I am a long standing democrat for many years and it is becoming really
difficult to stand behind the message when the activists have no agenda, want
to continue doing this and there is no end in sight.

I absolutely resent federal forces defending the courthouse. If protestors
want to burn it down (there are many videos of them trying to), what do you
do? May be we just allow these people to burn it down if that means it is
going to bring change.

Then there is this: How do you defend protestors who want to overthrow the
United States?

Proof:
[https://twitter.com/ElijahSchaffer/status/128451275993426739...](https://twitter.com/ElijahSchaffer/status/1284512759934267392)

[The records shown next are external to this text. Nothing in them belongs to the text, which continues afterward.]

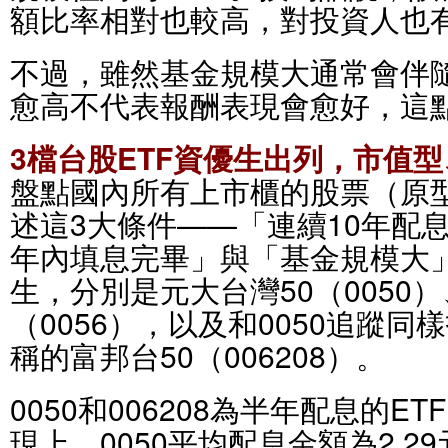
額比率相對也較高，對投資人也
不過，雖然基金規模大通常會伴
愈高不代表報酬表現會愈好，這
3檔台股ETF資優生出列，市值
盤點國內所有上市櫃的股票（原型
述這3大條件——「連續10年配
年內填息完畢」與「基金規模大
生，分別是元大台灣50（0050
（0056），以及和0050追蹤
稱的富邦台50（006208）。
0050和006208為半年配息的E
現上，0050平均配息金額為2.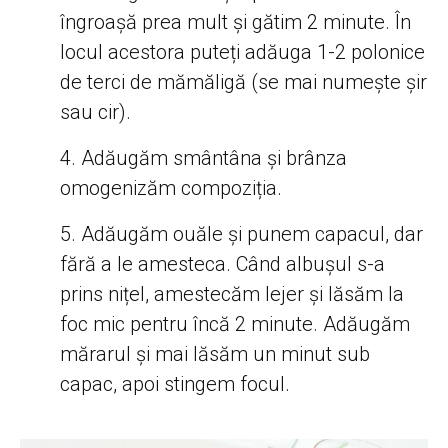
îngroașă prea mult și gătim 2 minute. În
locul acestora puteți adăuga 1-2 polonice
de terci de mămăligă (se mai numește șir
sau cir).
Adăugăm smântâna și brânza
omogenizăm compoziția.
Adăugăm ouăle și punem capacul, dar
fără a le amesteca. Când albușul s-a
prins nițel, amestecăm lejer și lăsăm la
foc mic pentru încă 2 minute. Adăugăm
mărarul și mai lăsăm un minut sub
capac, apoi stingem focul.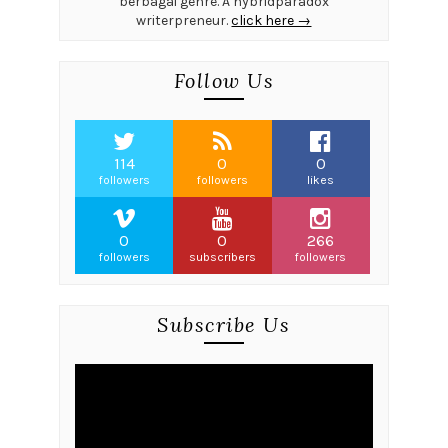
berbagai genre. A hybridparadox
writerpreneur.
click here →
Follow Us
114
0
0
followers
followers
likes
0
0
266
followers
subscribers
followers
Subscribe Us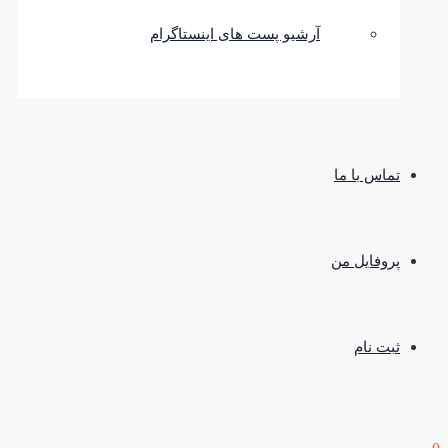
آرشیو پست های اینستاگرام
تماس با ما
پروفایل من
ثبت نام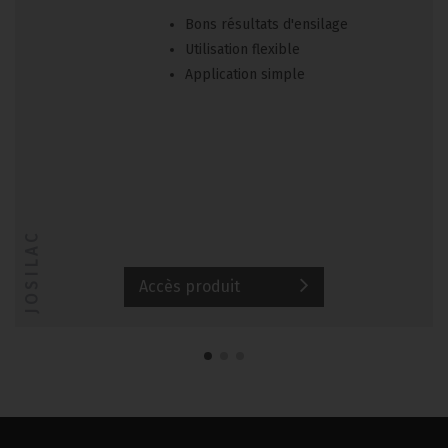
Bons résultats d'ensilage
Utilisation flexible
Application simple
JOSILAC
Accès produit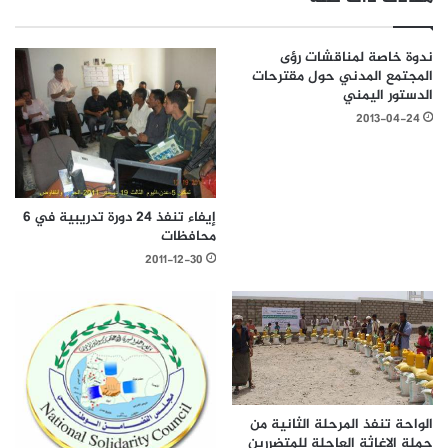
ندوة خاصة لمناقشات رؤى
المجتمع المدني حول مقترحات
الدستور اليمني
2013-04-24
إيفاء تنفذ 24 دورة تدريبية في 6
محافظات
2011-12-30
الواحة تنفذ المرحلة الثانية من
حملة الإغاثة العاجلة للمتضررين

Had to create throwaway account just to hide my identity - I am kind of
terrified of everything right now. Both left and right are going insane, truth
is smeared and it is difficult to have a level headed, HN-like conversion
which is what makes this place wonderful.

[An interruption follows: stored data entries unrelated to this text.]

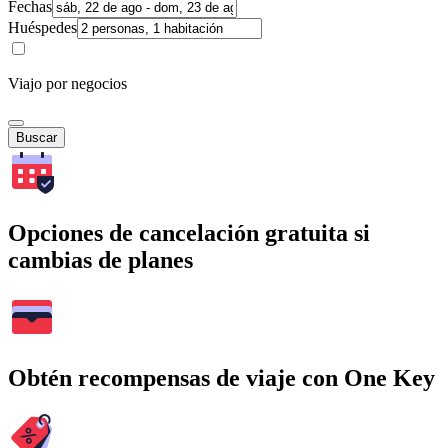
Fechas
Huéspedes
Viajo por negocios
Buscar
Opciones de cancelación gratuita si
cambias de planes
Obtén recompensas de viaje con One Key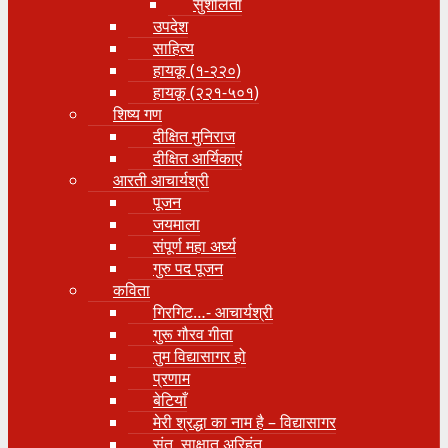
सुशीलता
उपदेश
साहित्य
हायकू (१‍-२२०)
हायकू (२२१-५०१)
शिष्य गण
दीक्षित मुनिराज
दीक्षित आर्यिकाएं
आरती आचार्यश्री
पूजन
जयमाला
संपूर्ण महा अर्घ्य
गुरु पद पूजन
कविता
गिरगिट…- आचार्यश्री
गुरू गौरव गीता
तुम विद्यासागर हो
प्रणाम
बेटियाँ
मेरी श्रद्धा का नाम है – विद्यासागर
संत, साक्षात् अरिहंत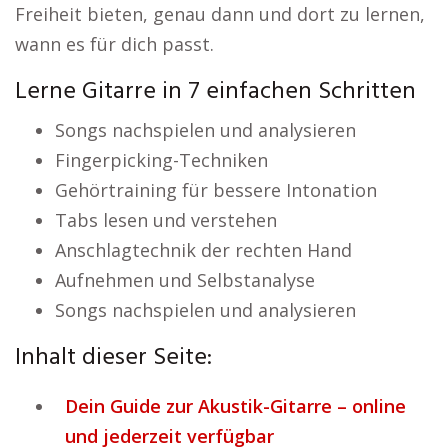
Freiheit bieten, genau dann und dort zu lernen,
wann es für dich passt.
Lerne Gitarre in 7 einfachen Schritten
Songs nachspielen und analysieren
Fingerpicking-Techniken
Gehörtraining für bessere Intonation
Tabs lesen und verstehen
Anschlagtechnik der rechten Hand
Aufnehmen und Selbstanalyse
Songs nachspielen und analysieren
Inhalt dieser Seite:
Dein Guide zur Akustik-Gitarre – online
und jederzeit verfügbar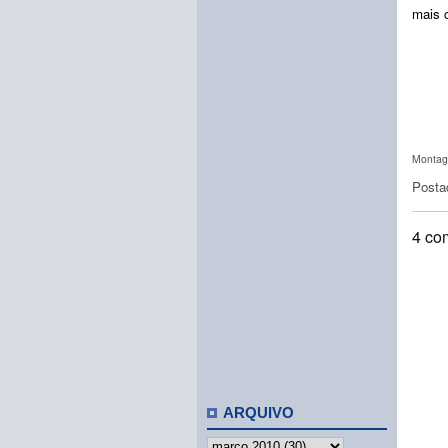
mais 
Montage
Posta
4 co
ARQUIVO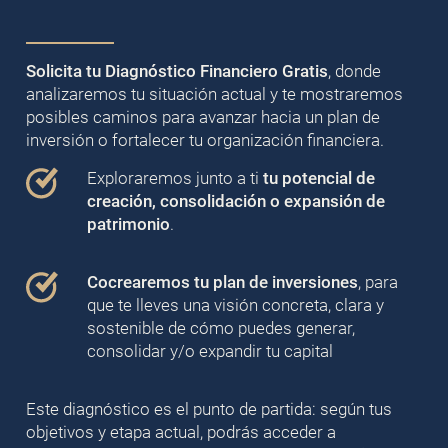
Solicita tu Diagnóstico Financiero Gratis
, donde
analizaremos tu situación actual y te mostraremos
posibles caminos para avanzar hacia un plan de
inversión o fortalecer tu organización financiera.
Exploraremos junto a ti
tu potencial de
creación, consolidación o expansión de
patrimonio
.
Cocrearemos tu plan de inversiones
, para
que te lleves una visión concreta, clara y
sostenible de cómo puedes generar,
consolidar y/o expandir tu capital
Este diagnóstico es el punto de partida: según tus
objetivos y etapa actual, podrás acceder a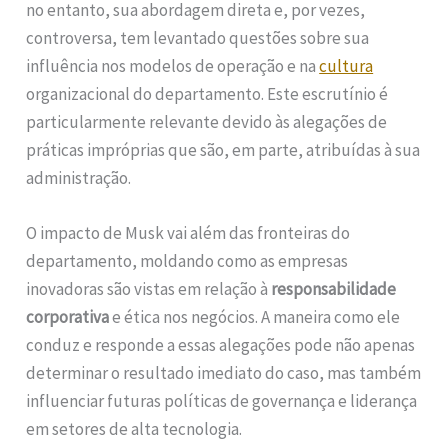
no entanto, sua abordagem direta e, por vezes,
controversa, tem levantado questões sobre sua
influência nos modelos de operação e na
cultura
organizacional do departamento. Este escrutínio é
particularmente relevante devido às alegações de
práticas impróprias que são, em parte, atribuídas à sua
administração.
O impacto de Musk vai além das fronteiras do
departamento, moldando como as empresas
inovadoras são vistas em relação à
responsabilidade
corporativa
e ética nos negócios. A maneira como ele
conduz e responde a essas alegações pode não apenas
determinar o resultado imediato do caso, mas também
influenciar futuras políticas de governança e liderança
em setores de alta tecnologia.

We need to be extremely vigilant. Please I beg every one of you. I know it is
pretty taboo to even be centrist around here, my plea is to fact check
everything. What I am seeing as a 10 year subscriber to NYT is simply no
coverage of extreme violence and absurdity of demands these protestors are
creating. I have and stand by a lot majority of protestors that are _actually_
peaceful - like the NY City march and SF protests, but Portland is on another
level. I no longer support it.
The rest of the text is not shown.